### EXERCISE INSTRUCTIONS
Go through the data and copy each line where the word "新規作成" shows up.

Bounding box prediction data
****************************************

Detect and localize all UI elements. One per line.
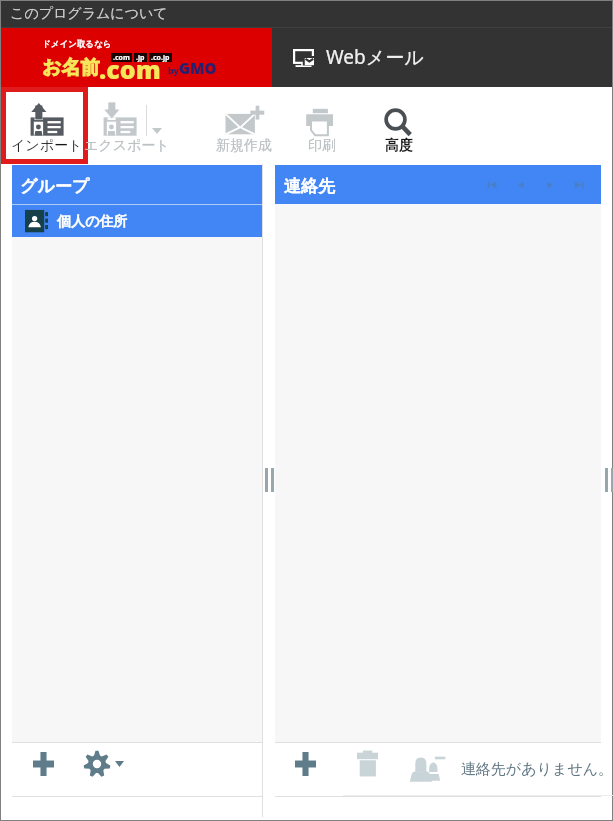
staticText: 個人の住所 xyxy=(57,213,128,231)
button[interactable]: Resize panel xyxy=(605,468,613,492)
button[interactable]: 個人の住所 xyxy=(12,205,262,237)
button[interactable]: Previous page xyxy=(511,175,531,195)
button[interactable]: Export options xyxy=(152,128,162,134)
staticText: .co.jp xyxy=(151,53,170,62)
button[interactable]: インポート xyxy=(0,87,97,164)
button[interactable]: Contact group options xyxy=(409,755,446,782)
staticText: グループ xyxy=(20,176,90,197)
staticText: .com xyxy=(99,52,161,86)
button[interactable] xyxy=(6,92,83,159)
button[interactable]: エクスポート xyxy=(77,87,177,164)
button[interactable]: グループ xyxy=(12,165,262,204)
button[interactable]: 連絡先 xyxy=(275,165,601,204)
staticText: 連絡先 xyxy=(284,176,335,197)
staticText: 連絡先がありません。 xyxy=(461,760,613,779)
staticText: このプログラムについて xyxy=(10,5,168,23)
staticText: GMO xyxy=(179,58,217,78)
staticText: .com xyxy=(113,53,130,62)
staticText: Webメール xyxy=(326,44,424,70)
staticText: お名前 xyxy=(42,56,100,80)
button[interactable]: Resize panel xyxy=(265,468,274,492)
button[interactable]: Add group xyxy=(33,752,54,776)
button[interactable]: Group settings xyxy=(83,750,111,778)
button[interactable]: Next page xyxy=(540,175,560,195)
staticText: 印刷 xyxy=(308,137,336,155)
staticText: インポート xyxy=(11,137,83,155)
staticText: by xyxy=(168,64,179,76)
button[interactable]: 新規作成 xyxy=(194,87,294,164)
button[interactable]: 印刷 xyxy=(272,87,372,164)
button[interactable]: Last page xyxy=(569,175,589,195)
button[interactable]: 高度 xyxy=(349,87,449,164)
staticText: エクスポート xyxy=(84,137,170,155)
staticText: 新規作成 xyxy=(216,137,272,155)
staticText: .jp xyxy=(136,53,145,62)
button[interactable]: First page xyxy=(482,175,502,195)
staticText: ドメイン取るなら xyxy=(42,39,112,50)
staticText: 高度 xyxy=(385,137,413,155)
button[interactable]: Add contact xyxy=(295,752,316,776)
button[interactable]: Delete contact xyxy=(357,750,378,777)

****************************************

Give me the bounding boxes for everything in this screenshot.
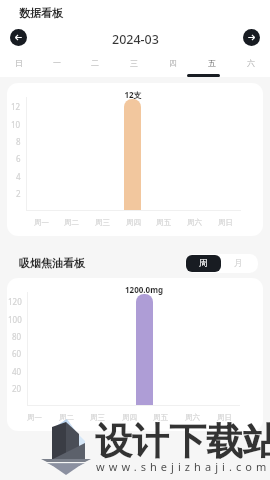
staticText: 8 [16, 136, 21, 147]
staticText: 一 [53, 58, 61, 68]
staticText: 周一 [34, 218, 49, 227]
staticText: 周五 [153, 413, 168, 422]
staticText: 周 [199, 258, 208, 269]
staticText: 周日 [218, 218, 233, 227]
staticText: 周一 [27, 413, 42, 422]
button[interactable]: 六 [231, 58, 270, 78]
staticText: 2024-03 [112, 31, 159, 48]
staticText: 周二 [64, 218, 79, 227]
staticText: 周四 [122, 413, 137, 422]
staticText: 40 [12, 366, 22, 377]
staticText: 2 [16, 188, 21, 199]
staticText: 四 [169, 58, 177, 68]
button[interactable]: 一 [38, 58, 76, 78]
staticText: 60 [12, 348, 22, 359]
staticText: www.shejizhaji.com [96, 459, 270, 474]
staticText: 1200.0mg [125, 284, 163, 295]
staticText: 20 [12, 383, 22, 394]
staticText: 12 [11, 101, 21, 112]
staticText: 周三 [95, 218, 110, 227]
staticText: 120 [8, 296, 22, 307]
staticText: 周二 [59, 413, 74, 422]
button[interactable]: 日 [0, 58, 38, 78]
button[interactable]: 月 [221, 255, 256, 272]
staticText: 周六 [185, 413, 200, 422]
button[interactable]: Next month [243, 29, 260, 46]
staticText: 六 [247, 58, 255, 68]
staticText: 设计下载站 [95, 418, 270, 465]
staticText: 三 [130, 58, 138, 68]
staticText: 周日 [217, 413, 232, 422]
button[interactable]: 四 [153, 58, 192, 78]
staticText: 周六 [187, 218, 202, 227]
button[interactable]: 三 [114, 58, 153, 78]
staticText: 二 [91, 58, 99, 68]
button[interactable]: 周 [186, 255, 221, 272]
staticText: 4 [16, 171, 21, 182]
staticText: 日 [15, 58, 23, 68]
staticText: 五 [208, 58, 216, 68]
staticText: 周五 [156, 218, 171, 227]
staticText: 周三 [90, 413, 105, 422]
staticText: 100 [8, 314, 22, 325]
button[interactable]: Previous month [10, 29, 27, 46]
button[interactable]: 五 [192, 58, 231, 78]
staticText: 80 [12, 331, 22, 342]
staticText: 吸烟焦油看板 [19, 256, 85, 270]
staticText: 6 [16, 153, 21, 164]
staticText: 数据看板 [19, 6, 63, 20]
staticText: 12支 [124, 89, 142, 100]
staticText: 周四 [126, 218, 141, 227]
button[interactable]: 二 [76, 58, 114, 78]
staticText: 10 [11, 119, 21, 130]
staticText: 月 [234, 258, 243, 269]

****************************************

### FINISHED EXERCISE
button[interactable]: 新規作成 xyxy=(194,87,294,164)
staticText: 新規作成 xyxy=(216,137,272,155)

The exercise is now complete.